- DIRECTIONS FOR THIS TASK -
Show, in full, each line of the data that contains "header".

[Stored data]
===

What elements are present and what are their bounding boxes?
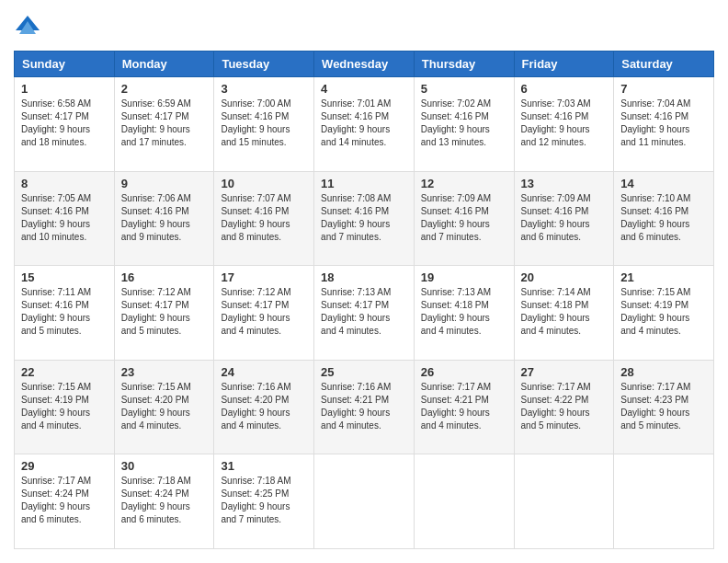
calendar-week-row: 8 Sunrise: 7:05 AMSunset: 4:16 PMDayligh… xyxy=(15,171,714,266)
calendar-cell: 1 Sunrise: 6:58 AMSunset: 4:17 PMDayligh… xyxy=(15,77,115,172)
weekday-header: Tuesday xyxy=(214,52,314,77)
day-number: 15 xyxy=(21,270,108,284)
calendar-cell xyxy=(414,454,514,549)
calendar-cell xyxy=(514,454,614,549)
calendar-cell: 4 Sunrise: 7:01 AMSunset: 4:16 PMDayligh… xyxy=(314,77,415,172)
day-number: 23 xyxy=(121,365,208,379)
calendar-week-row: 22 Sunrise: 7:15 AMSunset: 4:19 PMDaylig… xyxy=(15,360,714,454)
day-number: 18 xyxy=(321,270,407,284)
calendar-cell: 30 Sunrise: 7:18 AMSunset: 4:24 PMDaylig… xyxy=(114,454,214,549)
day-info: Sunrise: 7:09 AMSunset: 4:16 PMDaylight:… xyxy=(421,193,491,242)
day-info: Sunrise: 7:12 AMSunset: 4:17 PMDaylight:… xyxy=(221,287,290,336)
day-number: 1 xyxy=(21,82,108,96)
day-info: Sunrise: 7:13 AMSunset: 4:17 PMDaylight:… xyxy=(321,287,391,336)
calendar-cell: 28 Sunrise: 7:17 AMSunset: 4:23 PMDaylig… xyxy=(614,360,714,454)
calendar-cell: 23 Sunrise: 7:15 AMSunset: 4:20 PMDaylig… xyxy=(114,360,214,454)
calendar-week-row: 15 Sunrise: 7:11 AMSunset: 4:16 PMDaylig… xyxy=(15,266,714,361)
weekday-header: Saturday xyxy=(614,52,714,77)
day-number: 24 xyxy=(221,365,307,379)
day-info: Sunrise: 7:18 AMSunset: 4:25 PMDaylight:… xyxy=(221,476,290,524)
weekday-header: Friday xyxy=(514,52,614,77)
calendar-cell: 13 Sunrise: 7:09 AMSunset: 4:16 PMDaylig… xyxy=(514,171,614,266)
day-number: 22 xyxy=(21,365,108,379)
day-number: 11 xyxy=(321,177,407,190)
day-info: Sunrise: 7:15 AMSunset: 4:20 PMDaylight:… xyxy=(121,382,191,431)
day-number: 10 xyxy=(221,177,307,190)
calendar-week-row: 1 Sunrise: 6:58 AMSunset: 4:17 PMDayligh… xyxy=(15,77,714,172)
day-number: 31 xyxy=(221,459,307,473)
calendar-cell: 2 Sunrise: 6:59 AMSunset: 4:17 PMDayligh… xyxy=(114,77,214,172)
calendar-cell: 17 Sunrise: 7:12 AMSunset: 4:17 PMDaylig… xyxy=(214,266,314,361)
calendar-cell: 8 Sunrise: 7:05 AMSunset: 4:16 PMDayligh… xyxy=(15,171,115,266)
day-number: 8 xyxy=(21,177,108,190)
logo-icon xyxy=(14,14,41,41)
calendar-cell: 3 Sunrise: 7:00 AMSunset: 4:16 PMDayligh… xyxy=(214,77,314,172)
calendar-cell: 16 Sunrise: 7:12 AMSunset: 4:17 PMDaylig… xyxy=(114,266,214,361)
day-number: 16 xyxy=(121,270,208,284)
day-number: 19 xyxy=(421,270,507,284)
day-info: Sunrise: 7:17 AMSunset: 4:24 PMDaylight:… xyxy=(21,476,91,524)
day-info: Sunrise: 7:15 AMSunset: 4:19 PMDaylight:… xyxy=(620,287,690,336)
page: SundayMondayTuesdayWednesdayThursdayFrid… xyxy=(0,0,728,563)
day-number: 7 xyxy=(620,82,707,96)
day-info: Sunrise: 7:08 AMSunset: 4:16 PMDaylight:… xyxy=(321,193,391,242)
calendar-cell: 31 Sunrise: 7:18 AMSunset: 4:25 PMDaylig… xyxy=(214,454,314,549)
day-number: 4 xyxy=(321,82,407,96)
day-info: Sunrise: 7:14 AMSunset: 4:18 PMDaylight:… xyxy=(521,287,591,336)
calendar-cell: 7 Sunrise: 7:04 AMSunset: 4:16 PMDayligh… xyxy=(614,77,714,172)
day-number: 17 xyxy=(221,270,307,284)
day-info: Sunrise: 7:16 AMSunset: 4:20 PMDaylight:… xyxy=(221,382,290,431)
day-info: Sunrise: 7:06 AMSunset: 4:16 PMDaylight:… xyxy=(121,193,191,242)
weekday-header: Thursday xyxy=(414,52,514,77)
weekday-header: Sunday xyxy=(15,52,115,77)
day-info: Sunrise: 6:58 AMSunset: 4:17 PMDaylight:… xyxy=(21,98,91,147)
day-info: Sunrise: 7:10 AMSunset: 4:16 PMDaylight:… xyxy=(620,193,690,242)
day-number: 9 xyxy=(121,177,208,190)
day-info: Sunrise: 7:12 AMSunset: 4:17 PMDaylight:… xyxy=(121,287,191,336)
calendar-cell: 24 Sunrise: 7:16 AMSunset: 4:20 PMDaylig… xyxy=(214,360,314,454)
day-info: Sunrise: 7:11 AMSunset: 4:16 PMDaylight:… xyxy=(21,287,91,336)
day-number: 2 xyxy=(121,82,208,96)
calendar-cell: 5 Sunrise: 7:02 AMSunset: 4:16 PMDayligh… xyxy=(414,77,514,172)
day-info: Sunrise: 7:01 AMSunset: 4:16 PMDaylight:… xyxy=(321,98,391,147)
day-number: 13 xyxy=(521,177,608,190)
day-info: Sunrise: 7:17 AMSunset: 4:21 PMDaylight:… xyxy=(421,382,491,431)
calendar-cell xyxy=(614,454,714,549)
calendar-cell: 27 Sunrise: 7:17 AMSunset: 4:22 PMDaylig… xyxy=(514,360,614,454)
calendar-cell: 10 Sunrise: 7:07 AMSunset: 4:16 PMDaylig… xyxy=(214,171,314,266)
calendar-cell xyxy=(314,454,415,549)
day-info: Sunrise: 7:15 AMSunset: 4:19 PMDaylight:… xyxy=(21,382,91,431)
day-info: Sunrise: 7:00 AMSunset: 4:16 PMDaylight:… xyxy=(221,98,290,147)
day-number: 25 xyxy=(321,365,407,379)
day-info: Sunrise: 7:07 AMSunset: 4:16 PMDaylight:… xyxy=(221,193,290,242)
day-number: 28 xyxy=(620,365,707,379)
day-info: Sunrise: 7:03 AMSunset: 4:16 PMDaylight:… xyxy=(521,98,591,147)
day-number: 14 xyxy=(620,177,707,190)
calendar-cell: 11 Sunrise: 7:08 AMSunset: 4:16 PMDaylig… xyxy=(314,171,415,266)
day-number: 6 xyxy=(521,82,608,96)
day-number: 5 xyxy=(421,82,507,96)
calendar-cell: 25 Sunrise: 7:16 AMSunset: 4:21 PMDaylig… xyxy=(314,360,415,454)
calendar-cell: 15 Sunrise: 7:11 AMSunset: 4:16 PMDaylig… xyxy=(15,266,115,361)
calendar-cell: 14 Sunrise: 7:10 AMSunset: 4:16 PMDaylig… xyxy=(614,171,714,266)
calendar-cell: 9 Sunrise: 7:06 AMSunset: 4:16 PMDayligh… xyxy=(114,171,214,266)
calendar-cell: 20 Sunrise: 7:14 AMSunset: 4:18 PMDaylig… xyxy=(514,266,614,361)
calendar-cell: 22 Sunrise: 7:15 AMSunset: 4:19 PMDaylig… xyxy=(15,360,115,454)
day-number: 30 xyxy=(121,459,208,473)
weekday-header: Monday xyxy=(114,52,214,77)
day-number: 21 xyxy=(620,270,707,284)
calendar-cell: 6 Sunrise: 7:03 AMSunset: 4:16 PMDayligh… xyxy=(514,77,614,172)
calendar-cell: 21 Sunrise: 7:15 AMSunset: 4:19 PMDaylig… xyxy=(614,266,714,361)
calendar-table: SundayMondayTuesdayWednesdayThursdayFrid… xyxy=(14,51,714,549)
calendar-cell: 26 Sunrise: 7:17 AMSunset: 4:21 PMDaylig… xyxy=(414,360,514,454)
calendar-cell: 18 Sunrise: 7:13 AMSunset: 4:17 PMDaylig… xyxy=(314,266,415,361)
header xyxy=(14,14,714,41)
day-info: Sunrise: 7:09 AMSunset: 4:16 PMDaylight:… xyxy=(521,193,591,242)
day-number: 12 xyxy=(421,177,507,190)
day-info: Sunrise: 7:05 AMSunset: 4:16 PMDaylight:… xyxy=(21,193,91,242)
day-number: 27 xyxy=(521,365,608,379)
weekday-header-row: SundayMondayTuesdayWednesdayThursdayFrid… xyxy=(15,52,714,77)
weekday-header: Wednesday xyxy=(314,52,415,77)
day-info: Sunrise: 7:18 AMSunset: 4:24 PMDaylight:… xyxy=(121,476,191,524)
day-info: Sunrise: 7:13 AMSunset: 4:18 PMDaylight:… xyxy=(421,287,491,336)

===

- COMPLETED EXERCISE -
weekday-header: Tuesday xyxy=(214,52,314,77)
weekday-header: Saturday xyxy=(614,52,714,77)
weekday-header: Friday xyxy=(514,52,614,77)
weekday-header: Thursday xyxy=(414,52,514,77)
weekday-header: Sunday xyxy=(15,52,115,77)
weekday-header: Monday xyxy=(114,52,214,77)
header xyxy=(14,14,714,41)
weekday-header-row: SundayMondayTuesdayWednesdayThursdayFrid… xyxy=(15,52,714,77)
weekday-header: Wednesday xyxy=(314,52,415,77)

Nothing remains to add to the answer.